It would be a modest benefit to public mortgage companies if the newly appointed head of the Federal Housing Finance Agency lifts some of the buying restrictions that her predecessor placed on state-sponsored companies in January, industry analysts say.
The limited impact is due to "the context of a market that will decline 40% between 2020 and 2022," said Bose George, analyst at Keefe, Bruyette & Woods. Acting director Sandra Thompson, who is removing caps on investments and higher-risk loans, would only open some lines of business to the more traditional mortgage lenders, but not enough to cover the sharp decline in refinancing going forward.
"So I feel like the changes that could happen are changes on the verge," said George. "I don't think it's going to really change the mortgage market in a way that really matters to the investing community."
In fact, after some initial euphoria, the share prices of four of the five mortgage companies that went public recently were back below their pre-Collins v. Yellin.
"These are great lenders and things that happen on the fringes are not really going to affect them because they are a big part of what happens, by and large," said George.
The list of recent public mortgage lenders includes Rocket Cos., LoanDepot, United Wholesale Mortgage, Guild, and Home Point Capital. One sign that investors have already devalued the FHFA decision is that only Guild Mortgage closed on July 1 at a higher rate than on June 22, the day before the decision was published.
The January deal was net positive for the business of unqualified wholesale mortgage lender Angel Oak Mortgage Solutions, largely because it made customers more familiar with their product niche.

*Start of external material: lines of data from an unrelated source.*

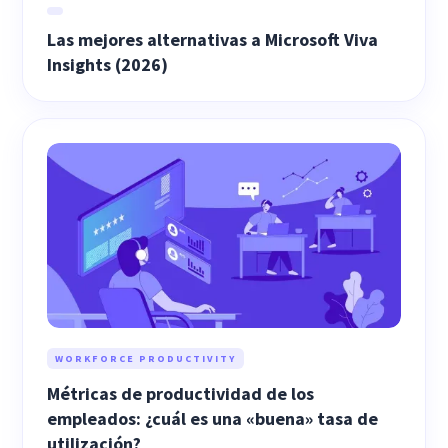
Las mejores alternativas a Microsoft Viva
Insights (2026)
WORKFORCE PRODUCTIVITY
Métricas de productividad de los
empleados: ¿cuál es una «buena» tasa de
utilización?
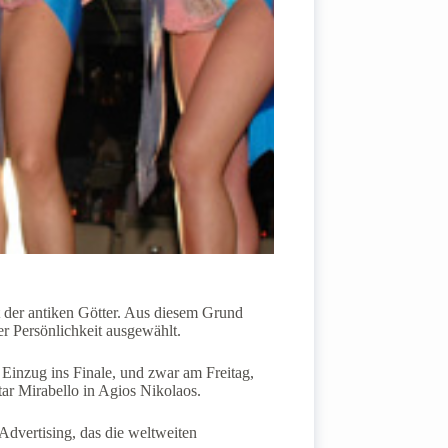
t der antiken Götter. Aus diesem Grund
r Persönlichkeit ausgewählt.
inzug ins Finale, und zwar am Freitag,
ar Mirabello in Agios Nikolaos.
Advertising, das die weltweiten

"I would say a lot of it was that it helped us in our awareness-raising efforts," said Tom Hutchens, executive vice president. "We and other unqualified mortgage lenders could say," Listen, the upper limits do not apply to the non-QM area. ""
Part of what former FHFA director Mark Calabria wanted with the caps was to attract private capital to support mortgage loans.

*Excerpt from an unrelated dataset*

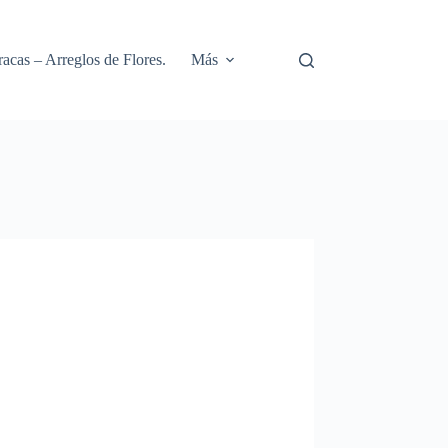
racas – Arreglos de Flores.
Más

“We have always believed that the market needed more private capital options. And to me this is a perfect example of this, thank god there are options, otherwise originators had to just turn the deal down because they were already beyond their limits, ”said Hutchenss.

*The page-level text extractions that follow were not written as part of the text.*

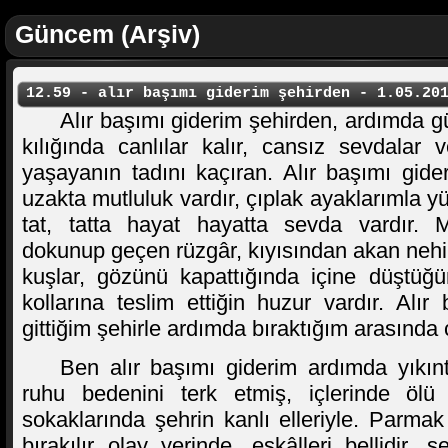
Güncem (Arşiv)
12.59 - alır başımı giderim şehirden - 1.05.20
Alır başımı giderim şehirden, ardımda g
kılığında canlılar kalır, cansız sevdalar 
yaşayanın tadını kaçıran. Alır başımı gide
uzakta mutluluk vardır, çıplak ayaklarımla 
tat, tatta hayat hayatta sevda vardır. Mı
dokunup geçen rüzgâr, kıyısından akan nehir
kuşlar, gözünü kapattığında içine düştüğü
kollarına teslim ettiğin huzur vardır. Alır
gittiğim şehirle ardımda bıraktığım arasında ç
Ben alır başımı giderim ardımda yıkıntı
ruhu bedenini terk etmiş, içlerinde ölü 
sokaklarında şehrin kanlı elleriyle. Parmak 
bırakılır olay yerinde, eşkâlleri bellidir,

The second homes and investment properties that the caps are primarily targeting don't quite align with the Biden administration's goal of expanding housing options in the United States, Hutchens noted.
However, should those caps be lifted, seeds would be sown with the third-party manufacturers Angel Oak works with that will drive the company's business forward.
Hutchens and William Tessar, the president of Civic Financial Services, are also optimistic right now because the interest rate differential between the agency and non-agency market is so narrow that the price advantage of selling to the GSEs does not outweigh the convenience factor of working together private lender.
Both Angel Oak and Civic provide business loans; Angel Oak also makes bank statement mortgage products.
While the imposition of the GSE cap had an impact on Civic's business, "it was more visual than moving the needle," Tessar said.
Civic's long-term rental 5/1, 7/1, or 10/1 adjustable rate mortgages have rates "so low in this particular sector that they can rival any traditional lender," Tessar said.
"That is a big driver, especially in view of this large spread difference between our prices and the conventional rental property," said Tessar. As for the caps, "I think it has an impact but not a material one" and therefore would have a limited effect if they were removed.
Mortgage insurers, whose current business model is heavily dependent on the GSEs, could initially benefit from possible changes by Thompson.
"The initial outlook is positive and that's really because the FHFA under the new director tends to be very supportive of consumers," said George of KBW. "But at the same time, it's hard to argue at the moment that the consumer needs help, at least on the GSE side, because you know that housing is obviously very strong and because crime rates are very low."
From this point of view, KBW believed that the move at FHFA was good for the MIs in the short term as it provides support to the market when needed, which does not seem to be the case at the moment.
The long-term outlook is mixed as lower government involvement in the mortgage business is seen as positive for the MIs but the Biden government is expected to have a larger presence in the housing sector, George said.